Citing a quest for quality, Microsoft last week delayed the release of its Exchange 2000 Server messaging platform, moving the expected availability from an August release to sometime nearer the end of the year.
"For Exchange 2000 [Server], we have set ourselves a quality bar that is much higher than any we've ever had before, for any previous version of Exchange," said Stan Sorensen, group product manager for server applications at Microsoft.
"The truth of the matter is, we're hitting it but we're not surpassing it in a couple of areas. We have a tradition of absolutely hurdling the quality bar that we set, our customers expect it, we expect it, and we're just not satisfied yet."Sorensen said one of the areas Microsoft is focusing on involves logon performance in certain network configurations.
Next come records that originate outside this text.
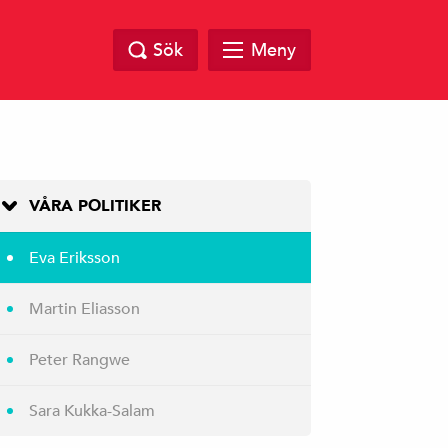
Sök
Meny
VÅRA POLITIKER
Eva Eriksson
Martin Eliasson
Peter Rangwe
Sara Kukka-Salam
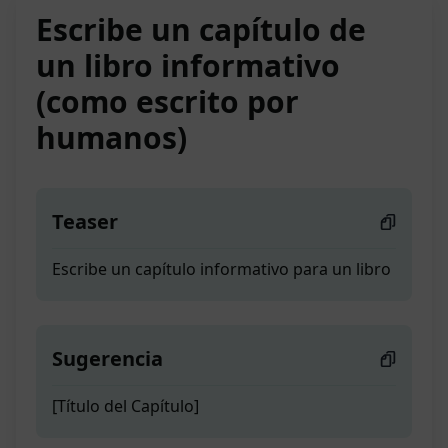
Escribe un capítulo de
un libro informativo
(como escrito por
humanos)
Teaser
Escribe un capítulo informativo para un libro
Sugerencia
[Título del Capítulo]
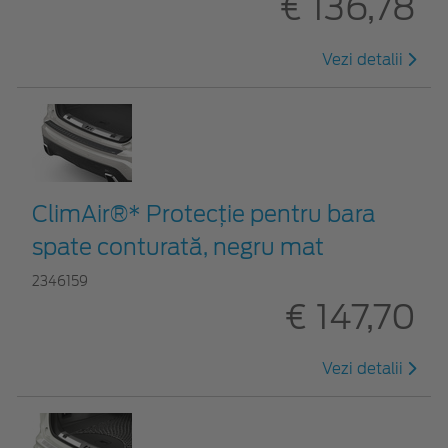
€ 136,78
Vezi detalii
ClimAir®* Protecţie pentru bara
spate conturată, negru mat
2346159
€ 147,70
Vezi detalii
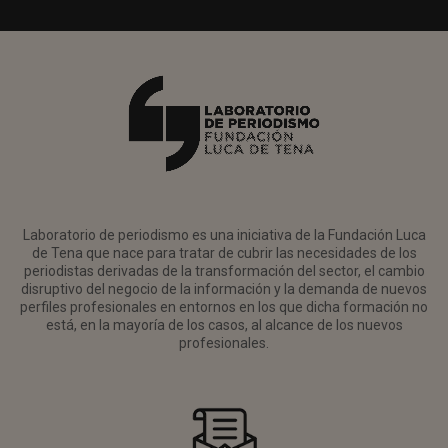
Laboratorio de periodismo es una iniciativa de la Fundación Luca
de Tena que nace para tratar de cubrir las necesidades de los
periodistas derivadas de la transformación del sector, el cambio
disruptivo del negocio de la información y la demanda de nuevos
perfiles profesionales en entornos en los que dicha formación no
está, en la mayoría de los casos, al alcance de los nuevos
profesionales.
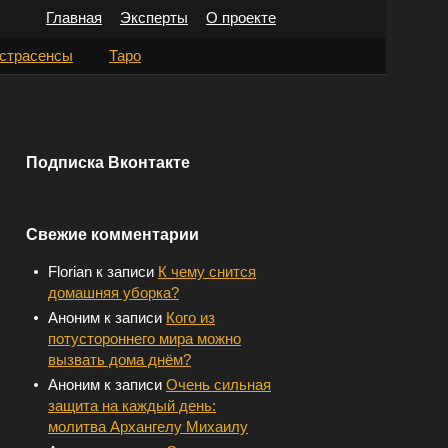
Главная
Эксперты
О проекте
Н
страсенсы
Таро
а
й
т
Подписка Вконтакте
и
:
Свежие комментарии
Florian
к записи
К чему снится
домашняя уборка?
Аноним
к записи
Кого из
потустороннего мира можно
вызвать дома днём?
Аноним
к записи
Очень сильная
защита на каждый день:
молитва Архангелу Михаилу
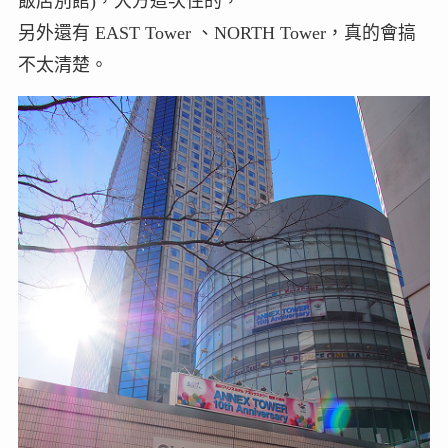
飯店別館)，大方這次住的，
另外還有 EAST Tower 、NORTH Tower，真的會搞
不太清楚。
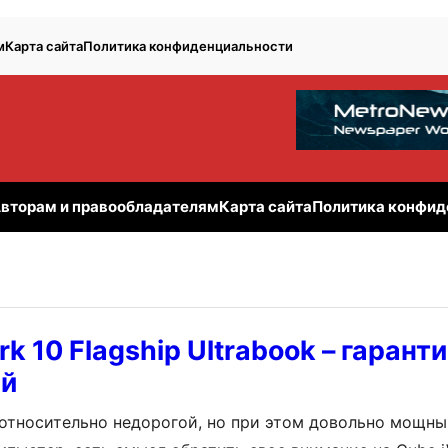
м
Карта сайта
Политика конфиденциальности
вторам и правообладателям
Карта сайта
Политика конфид
k 10 Flagship Ultrabook – гарант
й
относительно недорогой, но при этом довольно мощн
Currently, when a particular network configuration is running centrally, it takes a couple of minutes for an Outlook user to log on, he explained; work is being done to make that an instantaneous process instead.
"We just figured a couple of minutes [to log on] isn't good enough," Sorensen said. "We know exactly what to do to fix it; it doesn't require making enormous code touches or anything like that - it's a very straightforward thing, but we want to make sure we get it right, thoroughly test it."Analyst Ian Campbell, vice president of US-based market researcher Nucleus Research, said the reason for the delay is not surprising, since quality assurance (QA) is an oft-cited cause for pushing back release dates.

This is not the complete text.